プライム・ネトフリとは競わない、3番手狙う動画サービス:「スターズプレイ」のいまどきな戦略

アメリカのケーブルテレビ局スターズ(Starz)は11月第5週、ストリーミングアプリの「スターズプレイ(StarzPlay)」を英国、ブラジル、ドイツ、フランス、メキシコでローンチした。さらに同社は2020年には合計20カ国での展開を予定している。

スターズが参入したストリーミング分野では多数の大手グローバル企業や地元メディア企業がしのぎを削っており、厳しい競争が繰り広げられている。そんななか、スターズの親会社ライオンズゲート(Lionsgate)が有するスターズプレイはNetflix(ネットフリックス)と争うのではなく、Netflixの「仲間」となることを目指しているという。会員費用は毎月5ドル(約540円)で、「バットマン」の前日譚となる「ペニーワース(Pennyworth)」や犯罪ドキュメンタリーの「ザ・アクト(The Act)」、セス・ローゲン氏とジョセフ・ゴードン・レビット氏によるコメディ「50/50」といったオリジナル番組も提供される。

これに伴い、スターズネットワークのコンテンツは自動的に独占配信となる。またスターズプレイ・インターナショナル(StarzPlay International)は新番組やライオンズゲートのコンテンツ獲得も目指しているという。スターズプレイはこれまでAmazon Prime(プライム)やApple TVといったプラットフォームから世界中に配信を行ってきた。

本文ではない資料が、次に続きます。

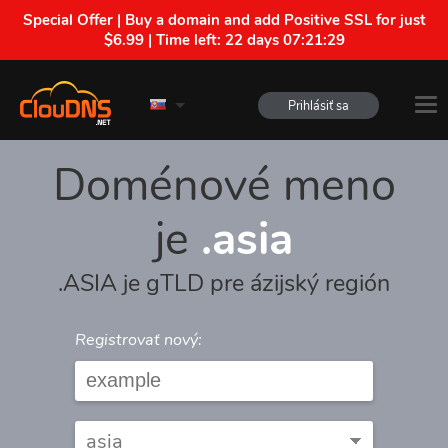
Special Offer | Buy a domain and add Positive SSL for just
$6.99 | Time left:
22 days 07:21:29
Prihlásiť sa
Doménové meno
je
.asia
.ASIA je gTLD pre ázijský región
Registrovať nový:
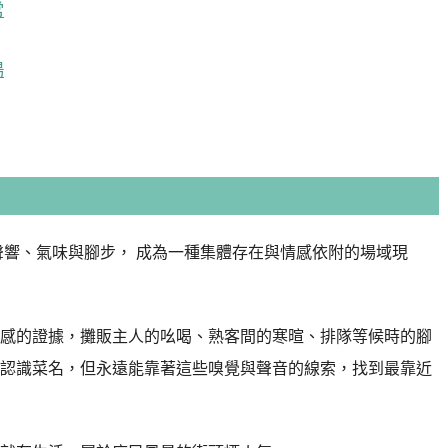
常
湯
聲響、氣味與腳步， 成為一種集體存在與情感依附的場域現
感的證據，攤販主人的吆喝、熟客間的寒暄、排隊等候時的腳
認識菜名，但永遠能靠著這些嗅覺與聲音的線索，找到最靠近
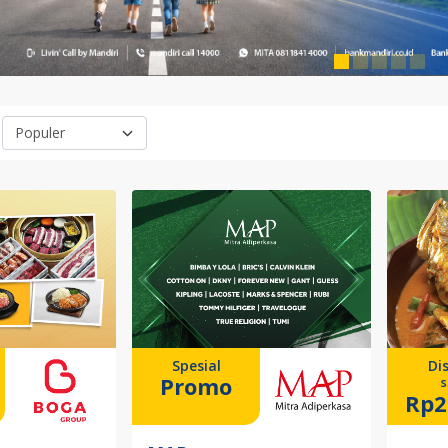
Spesial
Di
Promo
s
Rp2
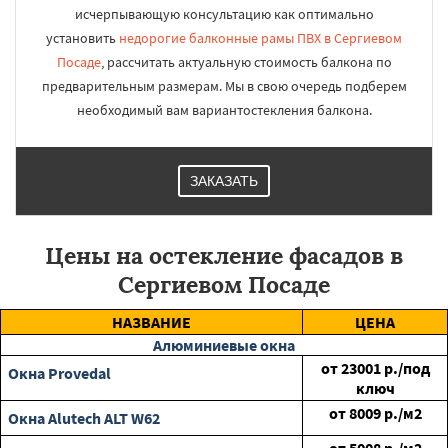
исчерпывающую консультацию как оптимально
установить
недорогие балконные рамы ПВХ в Сергиевом
Посаде
, рассчитать актуальную стоимость балкона по
предварительным размерам. Мы в свою очередь подберем
необходимый вам вариантостекления балкона.
ЗАКАЗАТЬ
Цены на остекление фасадов в
Сергиевом Посаде
НАЗВАНИЕ
ЦЕНА
Алюминиевые окна
от
23001
р./под
Окна Provedal
ключ
от
8009
р./м2
Окна Alutech ALT W62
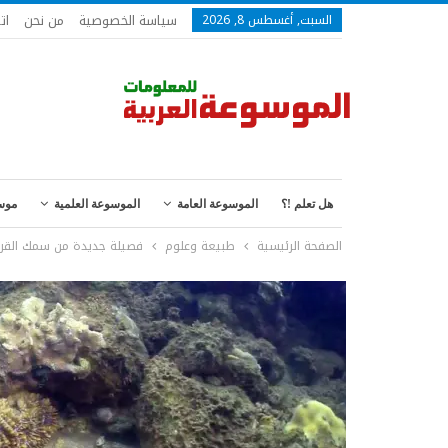
سياسة الخصوصية
من نحن
ات
السبت, أغسطس 8, 2026
هل تعلم !؟
الموسوعة العامة
الموسوعة العلمية
موس
الصفحة الرئيسية
طبيعة وعلوم
فصيلة جديدة من سمك القرش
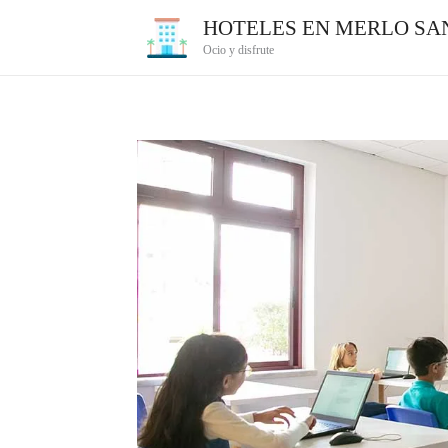
Ir
HOTELES EN MERLO SAN
al
Ocio y disfrute
contenido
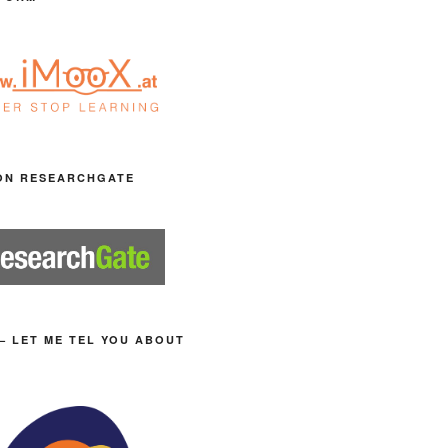
ON RESEARCHGATE
– LET ME TEL YOU ABOUT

スターズの国際デジタルネットワーク担当エグゼクティブバイスプレジデントを務めるスパーナ・カル氏は「NetflixやAmazonといった大手と張り合うつもりはない」と語る。「目指すのはこうした大手のプラスアルファとなるサービスだ。価格もライバルとはならない程度に抑えている」。

狙うのは「補完的な立ち位置」

カル氏によれば、スターズプレイ・インターナショナルは5年以内での1500万から2500万人程度の会員獲得を目指しているという。
メディア解析企業アンペア・アナリシス(Ampere Analysis)によれば、欧州では消費者1人あたり平均で2.5個のサブスク動画サービスを契約している。スターズプレイが狙っているのはNetflixやAmazonといった超大手と、運営およびコンテンツにかかる費用が少ないニッチな専門分野の中間層だ。この中間層には、ほかにも楽天TVやITV、同様にNetflixの補完的な立ち位置を狙うBBCのブリットボックス(BritBox)などがサービスを展開している。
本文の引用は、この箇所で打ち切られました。